The IAEA recognized early on that it might be called upon to play a role in the area of the physical protection of nuclear materials and facilities. Its first effort resulted in the publication, in 1972, of "Recommendations for the Physical Protection of Nuclear Material", which was prepared by a panel of experts convened by the Director General. These recommendations were revised by a group of experts in co-operation with the IAEA Secretariat, and the revised version was published in 1975 in the INFCIRC series. INFCIRC/225 has been favorably received by Member States and has since become a standard reference document. The document was subsequently revised in 1977, 1989 and in 1993.
The 1993 review was of limited scope and resulted in changes to the text of INFCIRC/225/Rev.2 designed to make the categorization table in that document consistent with the categorization table contained in the Convention on Physical Protection of Nuclear Materials . Consequently, a comprehensive review of INFCIRC/225 has not been conducted since 1989. In late 1997, the Secretariat consulted with individuals from a number of Member States regarding the timeliness of arranging for a review of this document. There was general agreement that, as a result of technological changes, political adjustments and modifications to national physical protection approaches, it was timely to conduct a thorough review of INFCIRC/225/Rev.3.

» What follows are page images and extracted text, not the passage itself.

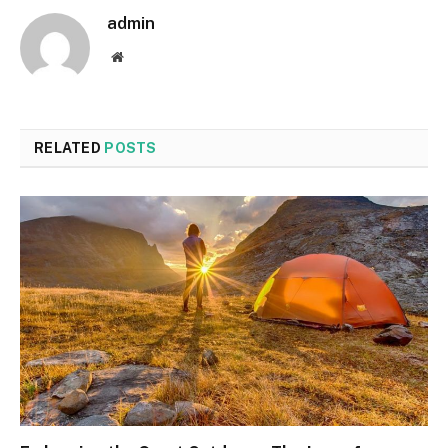
admin
Website
RELATED
POSTS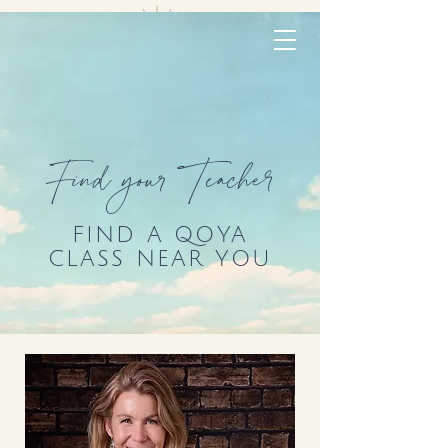
Find your Teacher
FIND A QOYA
CLASS NEAR YOU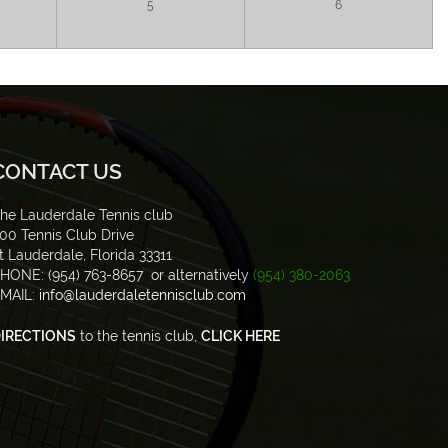
5
6
CONTACT US
he Lauderdale Tennis club
00 Tennis Club Drive
t Lauderdale, Florida 33311
HONE: (954) 763-8657 or alternatively
(954) 380-2063
MAIL:
info@lauderdaletennisclub.com
IRECTIONS
to the tennis club,
CLICK HERE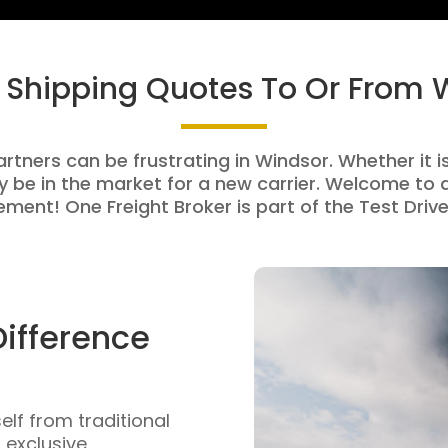
t Shipping Quotes To Or From 
artners can be frustrating in Windsor. Whether it is
be in the market for a new carrier. Welcome to a
ment! One Freight Broker is part of the Test Drive
Difference
self from traditional
n exclusive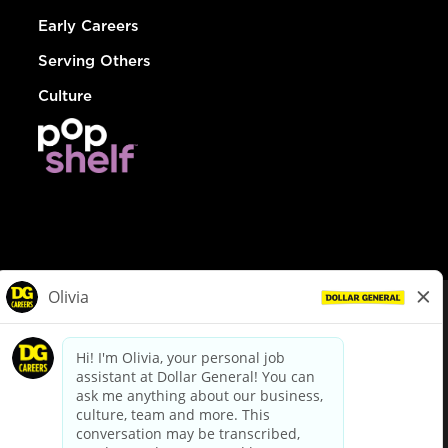
Early Careers
Serving Others
Culture
© Dollar General 2026
To view the LA County Fair Chance Ordinance, click
here
dollargeneral.com
|
Privacy Policy
|
Terms & Conditions
|
Your Privacy Choices
California Employee and Third Party Privacy Policy
|
California
Applicant Privacy Notice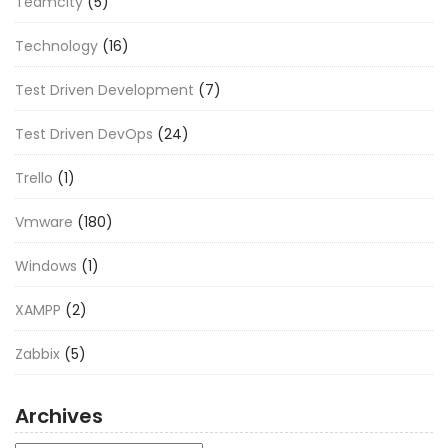
Teamcity
(5)
Technology
(16)
Test Driven Development
(7)
Test Driven DevOps
(24)
Trello
(1)
Vmware
(180)
Windows
(1)
XAMPP
(2)
Zabbix
(5)
Archives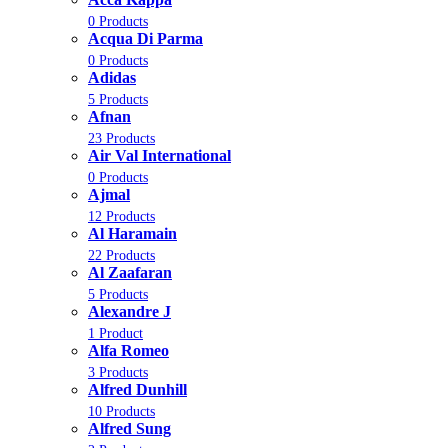
0 Products
Acqua Di Parma
0 Products
Adidas
5 Products
Afnan
23 Products
Air Val International
0 Products
Ajmal
12 Products
Al Haramain
22 Products
Al Zaafaran
5 Products
Alexandre J
1 Product
Alfa Romeo
3 Products
Alfred Dunhill
10 Products
Alfred Sung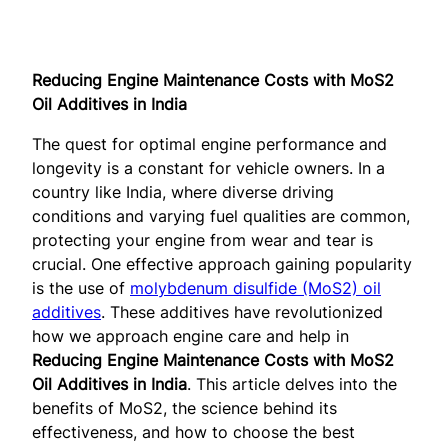
Reducing Engine Maintenance Costs with MoS2
Oil Additives in India
The quest for optimal engine performance and
longevity is a constant for vehicle owners. In a
country like India, where diverse driving
conditions and varying fuel qualities are common,
protecting your engine from wear and tear is
crucial. One effective approach gaining popularity
is the use of
molybdenum disulfide (MoS2) oil
additives
. These additives have revolutionized
how we approach engine care and help in
Reducing Engine Maintenance Costs with MoS2
Oil Additives in India
. This article delves into the
benefits of MoS2, the science behind its
effectiveness, and how to choose the best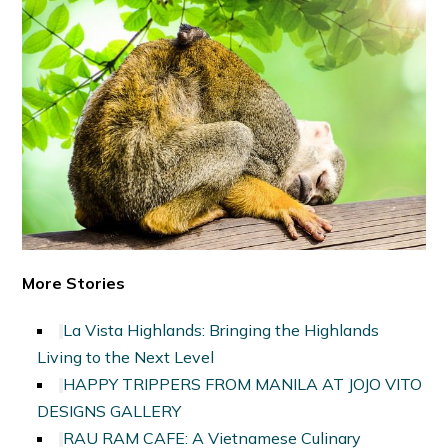
More Stories
La Vista Highlands: Bringing the Highlands
Living to the Next Level
HAPPY TRIPPERS FROM MANILA AT JOJO VITO
DESIGNS GALLERY
RAU RAM CAFE: A Vietnamese Culinary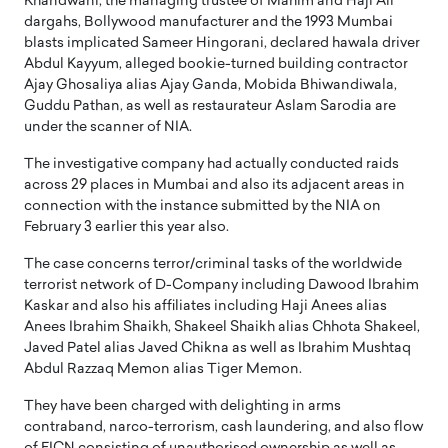
Khandwani, the managing trustee of Mahim and Haji Ali
dargahs, Bollywood manufacturer and the 1993 Mumbai
blasts implicated Sameer Hingorani, declared hawala driver
Abdul Kayyum, alleged bookie-turned building contractor
Ajay Ghosaliya alias Ajay Ganda, Mobida Bhiwandiwala,
Guddu Pathan, as well as restaurateur Aslam Sarodia are
under the scanner of NIA.
The investigative company had actually conducted raids
across 29 places in Mumbai and also its adjacent areas in
connection with the instance submitted by the NIA on
February 3 earlier this year also.
The case concerns terror/criminal tasks of the worldwide
terrorist network of D-Company including Dawood Ibrahim
Kaskar and also his affiliates including Haji Anees alias
Anees Ibrahim Shaikh, Shakeel Shaikh alias Chhota Shakeel,
Javed Patel alias Javed Chikna as well as Ibrahim Mushtaq
Abdul Razzaq Memon alias Tiger Memon.
They have been charged with delighting in arms
contraband, narco-terrorism, cash laundering, and also flow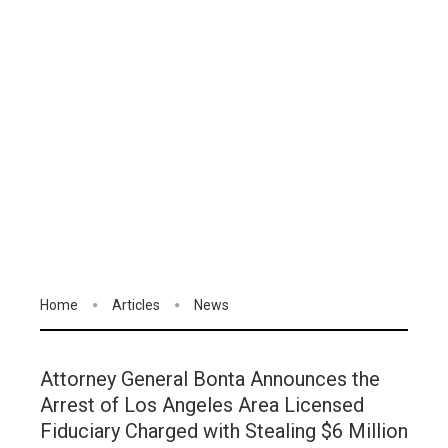
Home
Articles
News
Attorney General Bonta Announces the
Arrest of Los Angeles Area Licensed
Fiduciary Charged with Stealing $6 Million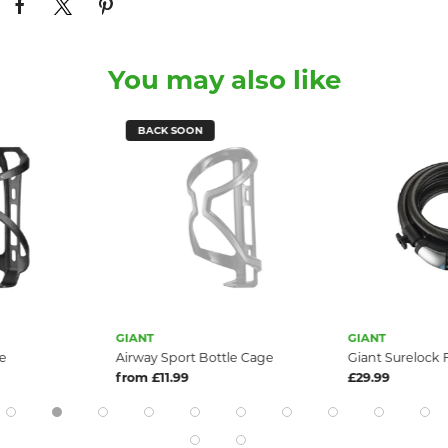
You may also like
BACK SOON
GIANT
GIANT
e
Airway Sport Bottle Cage
Giant Surelock 
from £11.99
£29.99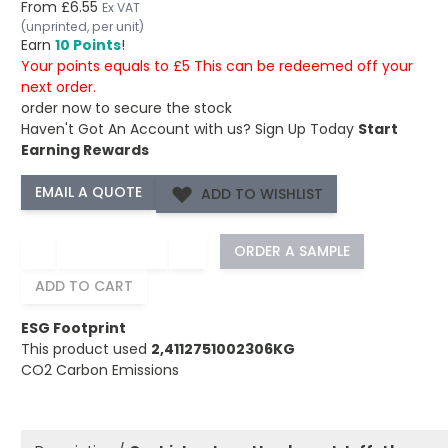
From
£6.55
Ex VAT
(unprinted, per unit)
Earn
10 Points
!
Your points equals to £5 This can be redeemed off your
next order.
order now to secure the stock
Haven't Got An Account with us?
Sign Up Today
Start
Earning Rewards
ADD TO WISHLIST
−
+
ORDER A SAMPLE
ADD TO CART
ESG Footprint
This product used
2,4112751002306KG
CO2 Carbon Emissions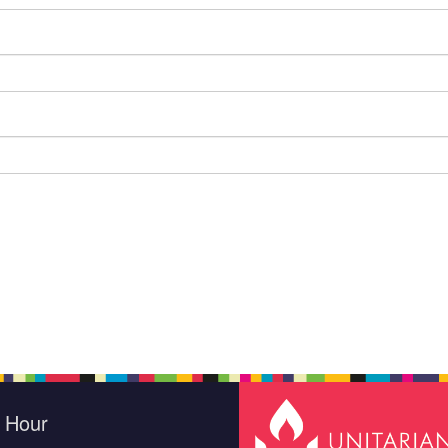
e Hour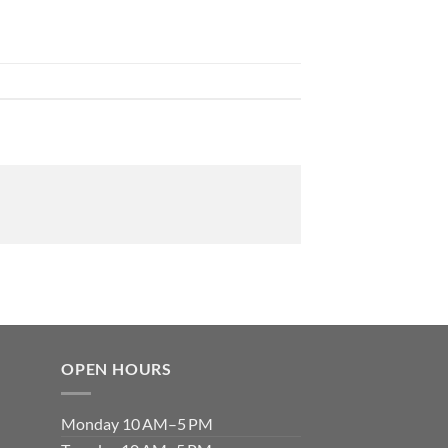
OPEN HOURS
Monday 10 AM–5 PM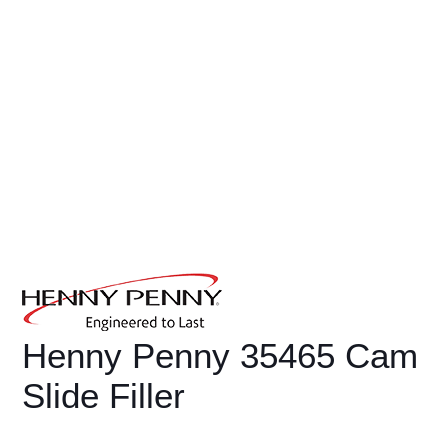
Henny Penny 35465 Cam
Slide Filler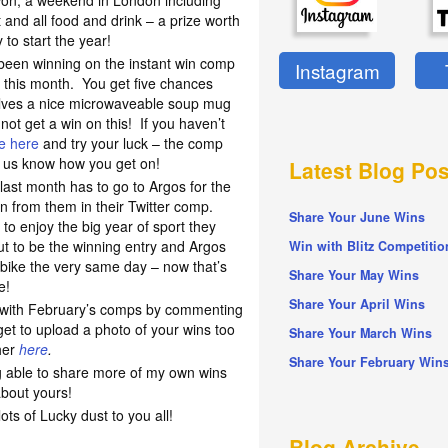
e won; a weekend in London including
and all food and drink – a prize worth
to start the year!
 been winning on the instant win comp
Instagram
 this month. You get five chances
elves a nice microwaveable soup mug
annot get a win on this! If you haven’t
ge here
and try your luck – the comp
t us know how you get on!
Latest Blog Pos
y last month has to go to Argos for the
n from them in their Twitter comp.
Share Your June Wins
 enjoy the big year of sport they
ut to be the winning entry and Argos
Win with Blitz Competitio
 bike the very same day – now that’s
Share Your May Wins
e!
Share Your April Wins
n with February’s comps by commenting
get to upload a photo of your wins too
Share Your March Wins
her
here
.
Share Your February Win
ng able to share more of my own wins
about yours!
s of Lucky dust to you all!
Blog Archive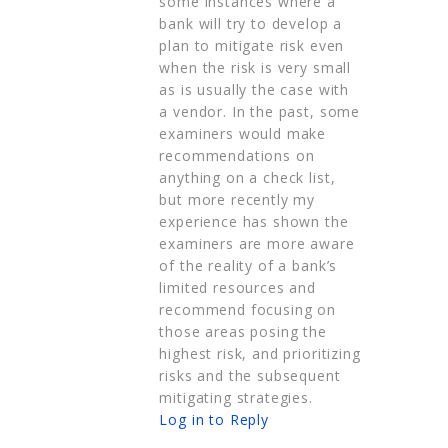
some instances where a
bank will try to develop a
plan to mitigate risk even
when the risk is very small
as is usually the case with
a vendor. In the past, some
examiners would make
recommendations on
anything on a check list,
but more recently my
experience has shown the
examiners are more aware
of the reality of a bank’s
limited resources and
recommend focusing on
those areas posing the
highest risk, and prioritizing
risks and the subsequent
mitigating strategies.
Log in to Reply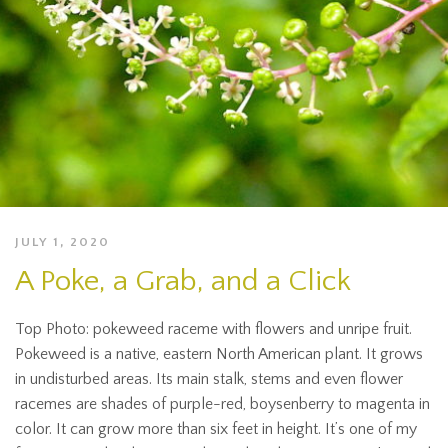
JULY 1, 2020
A Poke, a Grab, and a Click
Top Photo: pokeweed raceme with flowers and unripe fruit.
Pokeweed is a native, eastern North American plant. It grows
in undisturbed areas. Its main stalk, stems and even flower
racemes are shades of purple-red, boysenberry to magenta in
color. It can grow more than six feet in height. It’s one of my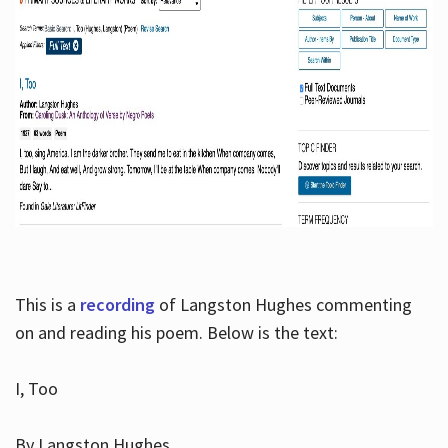
This is a
recording
of Langston Hughes commenting
on and reading his poem. Below is the text:
I, Too
By Langston Hughes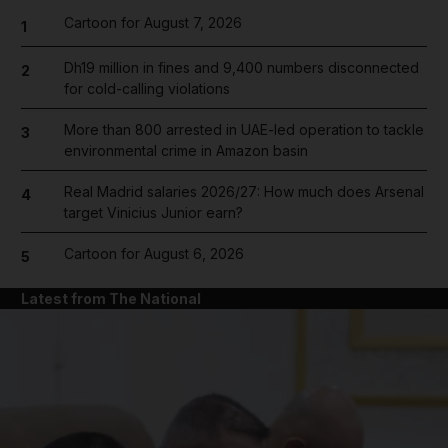
Cartoon for August 7, 2026
1
Dh19 million in fines and 9,400 numbers disconnected
2
for cold-calling violations
More than 800 arrested in UAE-led operation to tackle
3
environmental crime in Amazon basin
Real Madrid salaries 2026/27: How much does Arsenal
4
target Vinicius Junior earn?
Cartoon for August 6, 2026
5
Latest from The National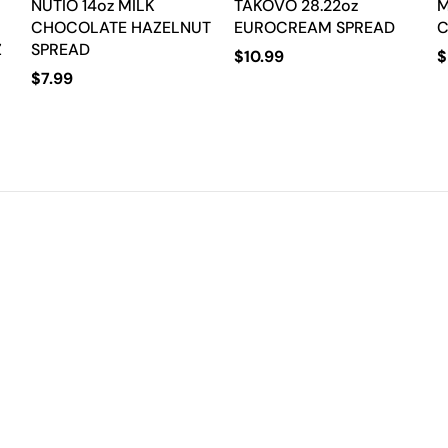
NUTIO 14oz MILK
TAKOVO 28.22oz
M
CHOCOLATE HAZELNUT
EUROCREAM SPREAD
C
Z
SPREAD
$
10.99
$
$
7.99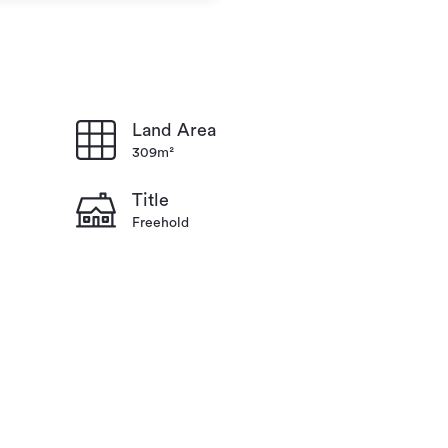
Land Area
309m²
Title
Freehold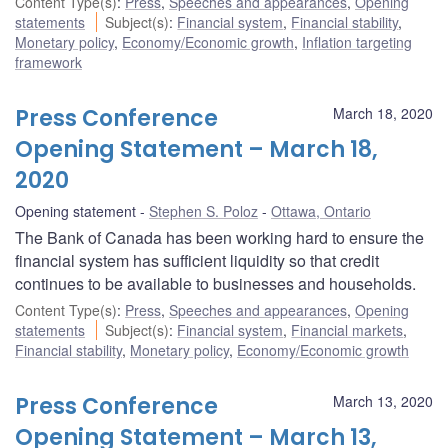
Content Type(s)
:
Press
,
Speeches and appearances
,
Opening
statements
Subject(s)
:
Financial system
,
Financial stability
,
Monetary policy
,
Economy/Economic growth
,
Inflation targeting
framework
Press Conference
March 18, 2020
Opening Statement – March 18,
2020
Opening statement
Stephen S. Poloz
Ottawa, Ontario
The Bank of Canada has been working hard to ensure the
financial system has sufficient liquidity so that credit
continues to be available to businesses and households.
Content Type(s)
:
Press
,
Speeches and appearances
,
Opening
statements
Subject(s)
:
Financial system
,
Financial markets
,
Financial stability
,
Monetary policy
,
Economy/Economic growth
Press Conference
March 13, 2020
Opening Statement – March 13,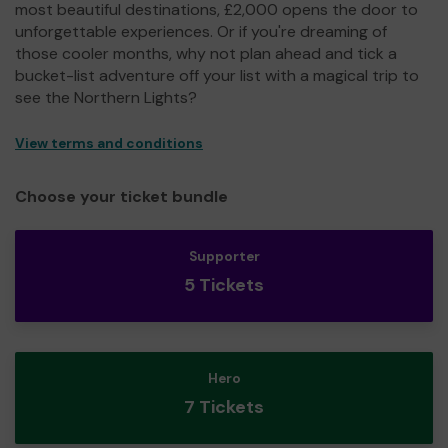
most beautiful destinations, £2,000 opens the door to
unforgettable experiences. Or if you're dreaming of
those cooler months, why not plan ahead and tick a
bucket-list adventure off your list with a magical trip to
see the Northern Lights?
View terms and conditions
Choose your ticket bundle
Supporter
5 Tickets
Hero
7 Tickets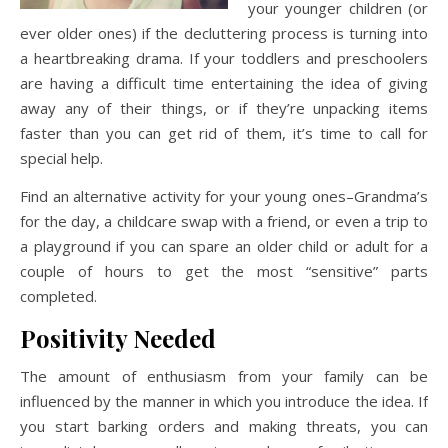
your younger children (or
ever older ones) if the decluttering process is turning into
a heartbreaking drama. If your toddlers and preschoolers
are having a difficult time entertaining the idea of giving
away any of their things, or if they’re unpacking items
faster than you can get rid of them, it’s time to call for
special help.
Find an alternative activity for your young ones–Grandma’s
for the day, a childcare swap with a friend, or even a trip to
a playground if you can spare an older child or adult for a
couple of hours to get the most “sensitive” parts
completed.
Positivity Needed
The amount of enthusiasm from your family can be
influenced by the manner in which you introduce the idea. If
you start barking orders and making threats, you can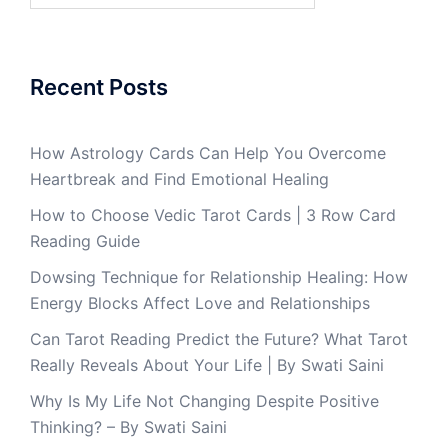
Recent Posts
How Astrology Cards Can Help You Overcome
Heartbreak and Find Emotional Healing
How to Choose Vedic Tarot Cards | 3 Row Card
Reading Guide
Dowsing Technique for Relationship Healing: How
Energy Blocks Affect Love and Relationships
Can Tarot Reading Predict the Future? What Tarot
Really Reveals About Your Life | By Swati Saini
Why Is My Life Not Changing Despite Positive
Thinking? – By Swati Saini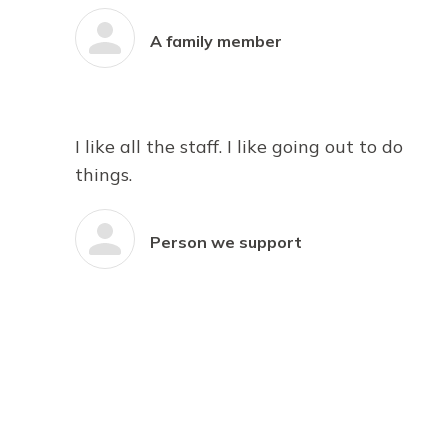
A family member
I like all the staff. I like going out to do
things.
Person we support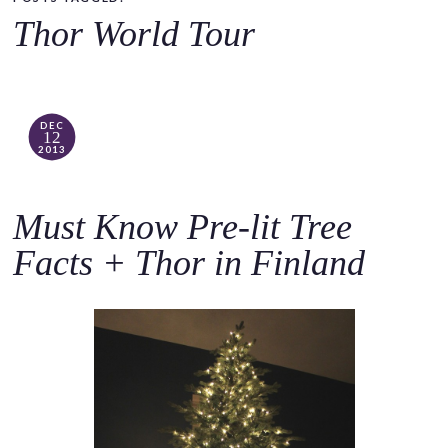
o
Thor World Tour
c
o
n
t
DEC
12
e
2013
n
t
Must Know Pre-lit Tree
Facts + Thor in Finland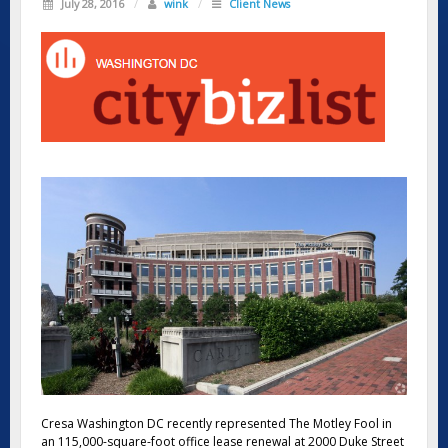
July 28, 2016
/
wink
/
Client News
Cresa Washington DC recently represented The Motley Fool in
an 115,000-square-foot office lease renewal at 2000 Duke Street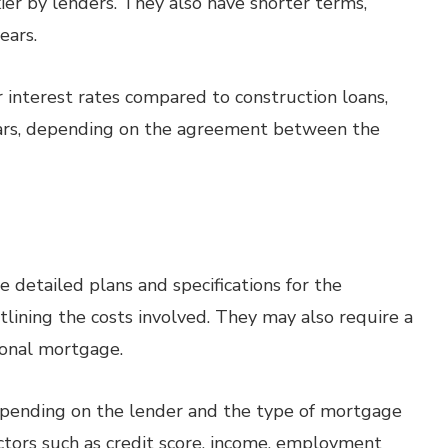
er by lenders. They also have shorter terms,
ears.
interest rates compared to construction loans,
years, depending on the agreement between the
e detailed plans and specifications for the
tlining the costs involved. They may also require a
onal mortgage.
ending on the lender and the type of mortgage
ctors such as credit score, income, employment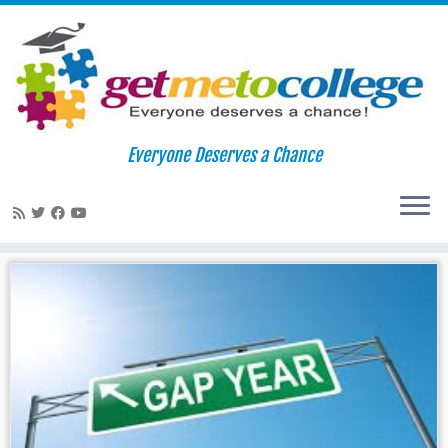
Skip
to
Home
»
fairs
Everyone Deserves a Chance
content
fairs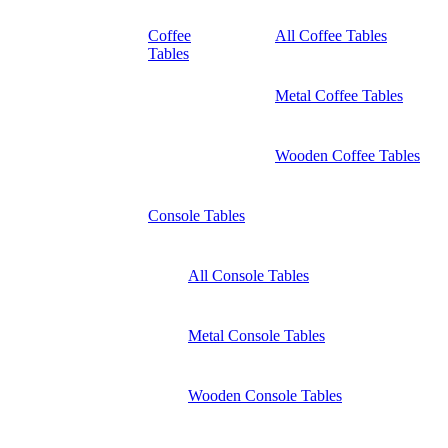
Coffee
All Coffee Tables
Tables
Metal Coffee Tables
Wooden Coffee Tables
Console Tables
All Console Tables
Metal Console Tables
Wooden Console Tables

As a result, a meeting of national experts was convened for this purpose. They met from 2-5 June 1998 and from 27-29 October 1998 . The revised document reflects the recommendations of the national experts to improve the structure and clarity of the document and to take account of improved technology and current international and national practices. In particular, a chapter has been added which provides specific recommendations related to sabotage of nuclear facilities and nuclear material. As a result of this addition, the title has been changed to The Physical Protection of Nuclear Material and Nuclear Facilities.
The recommendations presented in this IAEA document reflect a broad consensus among Member States on the requirements which should be met by systems for the physical protection of nuclear material and facilities. It is hoped that they will provide helpful guidance for Member States.